Thursday, October 7, 2010

12WBT +18

It's heeeeeeeeeeerrrrrrrrrrrrrrrrrrrreeeeeeeeeeeeee.


Everybody's favourite day of the week.


Let's hear it, kiddies - weigh-in Weds is upon us!!!


I stood in the bathroom wondering.  Should I do it?  Face the music?  Or should I just chicken out and make up the weight I feel like I am.  It's not like anyone would notice, is it? ;)


I braved it.  Twice.  The first time I thought I mis-read it in my haste to get off.  The second time confirmed it.  I lost weight.  Wifey was bang on the money...almost.  She said I'd lost weight but did I believe her?  Nope.  Maybe I should start ;)  A loss of 3.1kgs (so far 4.3kg or 4.1% gone).  I was blown away.  Just goes to show, I don't yet know my own body (though did think I started the program around 105kgs without having weighed myself at the time, so that wasn't a bad guess).


Made for a good day - especially since I wasn't overly happy with the lunch set out for us.  Not happy at all.  Hardly worth even eating anything.  Okay, to be fair, it wasn't until I got home from work and went for a power walk with Wifey that I decided I was feeling more peckish than I had thought.  Mind over matter.

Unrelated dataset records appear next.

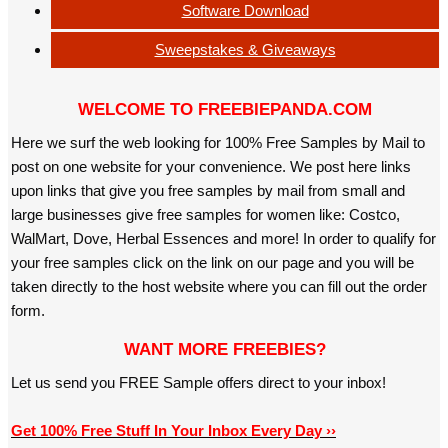
Software Download
Sweepstakes & Giveaways
WELCOME TO FREEBIEPANDA.COM
Here we surf the web looking for 100% Free Samples by Mail to
post on one website for your convenience. We post here links
upon links that give you free samples by mail from small and
large businesses give free samples for women like: Costco,
WalMart, Dove, Herbal Essences and more! In order to qualify for
your free samples click on the link on our page and you will be
taken directly to the host website where you can fill out the order
form.
WANT MORE FREEBIES?
Let us send you FREE Sample offers direct to your inbox!
Get 100% Free Stuff In Your Inbox Every Day ››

Mish has put in one of my all time favouritist dishes - in the world - ever - on the menu.  Risotto.  Wifey used to ask what I felt like for dinner and I would enthusiastically reply, RISOTTO.  I could eat it every night...but in moderation now, of course :)

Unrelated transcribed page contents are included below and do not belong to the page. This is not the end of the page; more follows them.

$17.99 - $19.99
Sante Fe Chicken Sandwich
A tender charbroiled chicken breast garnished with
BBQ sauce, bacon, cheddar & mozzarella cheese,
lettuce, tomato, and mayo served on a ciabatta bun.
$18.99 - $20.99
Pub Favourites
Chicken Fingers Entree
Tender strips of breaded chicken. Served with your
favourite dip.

As I was watching Mish's live video a thought went through my head (I am savouring it, don't worry).  Does Mish go through the blogs?  Does she have little 'spies' doing it?  (By 'spies' I mean sidekicks or helpers - nothing derogatory.)  Clearly she can't read them all - there are a heck of a lot of them going on (and I must confess, I do enjoy reading other people's and reading of their journey).

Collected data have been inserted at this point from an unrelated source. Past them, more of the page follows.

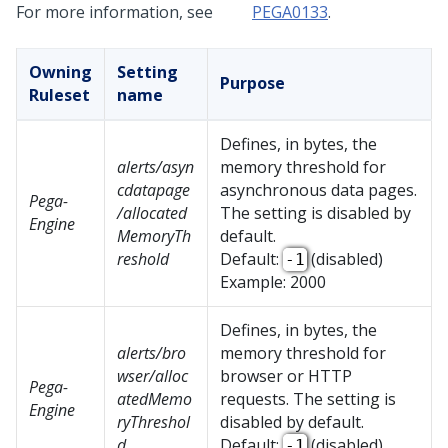
For more information, see
PEGA0133
.
Owning
Setting
Purpose
Ruleset
name
Defines, in bytes, the
alerts/asyn
memory threshold for
cdatapage
asynchronous data pages.
Pega-
/allocated
The setting is disabled by
Engine
MemoryTh
default.
reshold
Default:
(disabled)
-1
Example: 2000
Defines, in bytes, the
alerts/bro
memory threshold for
wser/alloc
browser or HTTP
Pega-
atedMemo
requests. The setting is
Engine
ryThreshol
disabled by default.
d
Default:
(disabled)
-1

Okay.  So I went nosing around the forums.  I started off there with a hiss and a roar at the beginning, but now I very rarely go in.  Why?  Because there's too much going on - a lot of it isn't really relevant to me (seems to be a huge emphasis in there on (a) women's issues or (b) kids/families - there isn't really a "space" for me).  Another reason, and this is going to sound really rude, is that a topic thread may be started and people just go right of on tangents that are so not related...when they could just start their own thread.  I guess I'm like this in real time, too.  I much prefer blending in and saying very little.  Could be why I blog - I can write what I like and not care whether people are reading or not 'cos at the end of the day I'm really only doing it for myself.  
Anyhow, I've gone off on one of those tangents mentioned above...  It's great to see so many people achieving their goals, though seeing some people who, to me, are sticks in the first place wanting to lose 10kgs etc is rather off-putting.  I put down in the pre-season task that "gyms are for fit people, not fat people".  Being a fatty, I don't feel comfortable around people who really have no real reason in my mind to complain about their bodies - but do.  Consider it jealousy ;)


Don't mind me grumbling.  It happens often ;)  People just ignore me.  I accept that.